Now, anytime I eat jelly, I think of this dancing banana and break out my mad rapper skills.
That is why, when the official strawberry season was in full swing here at West Street {and I decided to combine them with apple jelly} I couldn’t help but “peanut butter jelly time” my way into my husband’s berry-lovin’ stomach.
First of all, we get our strawberries at Aldi’s until the local Pick-Your-Own place opens. I laugh at those that think $1.99, for one week, is a “steal” at their grocery store. Aldi’s has had the berries consistently at $0.99 for WEEKS. Whenever they drop the price to this point, I always buy a full case when I stop in.
Yes, that means A LOT of strawberries!
This year, Graham actually surprised me with a sweet strawberry treat after I brought the first few containers home. He made chocolate covered strawberries!
I didn’t get to capture the process for you {hello, surprise to Jen}, however Graham said it was as easy as melting 2 cups of chocolate chips with 1 tbsp. shortening using the double boiler method. He had read online {you think he just KNEW how to make these? Ha!}, that once you have your berries covered, drop in a few handfuls of peanuts to use up the rest of the melted chocolate.

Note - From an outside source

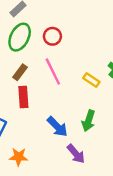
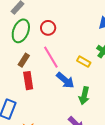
blue arrow: (57, 127) -> (65, 80), moved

Then, simply place the coated strawberries {and peanut clusters} on a parchment-lined cookie sheet and place in the fridge to cool.

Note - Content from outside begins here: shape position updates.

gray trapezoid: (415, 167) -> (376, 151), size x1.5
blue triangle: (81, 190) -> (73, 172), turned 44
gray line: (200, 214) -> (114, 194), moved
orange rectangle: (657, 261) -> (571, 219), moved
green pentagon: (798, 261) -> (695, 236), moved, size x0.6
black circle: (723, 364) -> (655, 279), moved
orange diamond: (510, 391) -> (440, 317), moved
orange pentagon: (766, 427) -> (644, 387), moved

So, we had sweet berries AND chocolate covered peanut clusters. Yum!
Besides eating fresh strawberries {I can eat an entire container in one sitting, just sayin’}, I also coat chopped up strawberries in melted apple jelly for a quick dessert.
Simply melt down a jar of Apple Jelly in a small sauce pan {I am sure you can use any flavored jelly, but I have about one hundred apple jelly jars to use up from last year’s canning}. Then, drop in chopped strawberries and mix until they are coated. Keep the berries warm, on low, until you are ready to enjoy.
Then, using the leftover “Apple Berry Jelly”, I create my version of strawberries and cream oatmeal. No, the berry mixture does not harden back up in the fridge. Just spoon in the jelly coated strawberries {and some of the jelly syrup} into your oatmeal and top it off with a splash of milk.
And you better believe I am NOT throwing away the strawberry-infused jelly liquid. No way! That will also make it into oatmeal over the next few days instead of using a different sweetener.
I have purchased two cases, in total, of strawberries from Aldi’s thus far. Once the strawberries start to reach their prime {just past the point I would eat them straight from the container}, I chopped the tops off and freeze them.
I like to freeze my berries whole because they are easier to use in smoothies AND they can easily be chopped up for pies and other things {even after being frozen}. I would hate to limit myself to JUST chopped if I would want a whole frozen strawberry for something.
I freeze them, individually, on a parchment-lined cookie sheet before placing them in a freezer bag. This way they do not freeze together, in a huge clump, once in the bag.
Also, do not throw away those plastic containers {and cardboard crates if you frequent Aldi’s, like myself} that the berries come in. Use the containers to collect your garden goodies this summer! I like having the containers to carry my cherry tomatoes home in.
“It’s peanut butter jelly time, peanut butter jelly time….peanut butter with a baseball bat”
You are wise beyond your years, Jennifer! What a fine bunch of strawberry tips!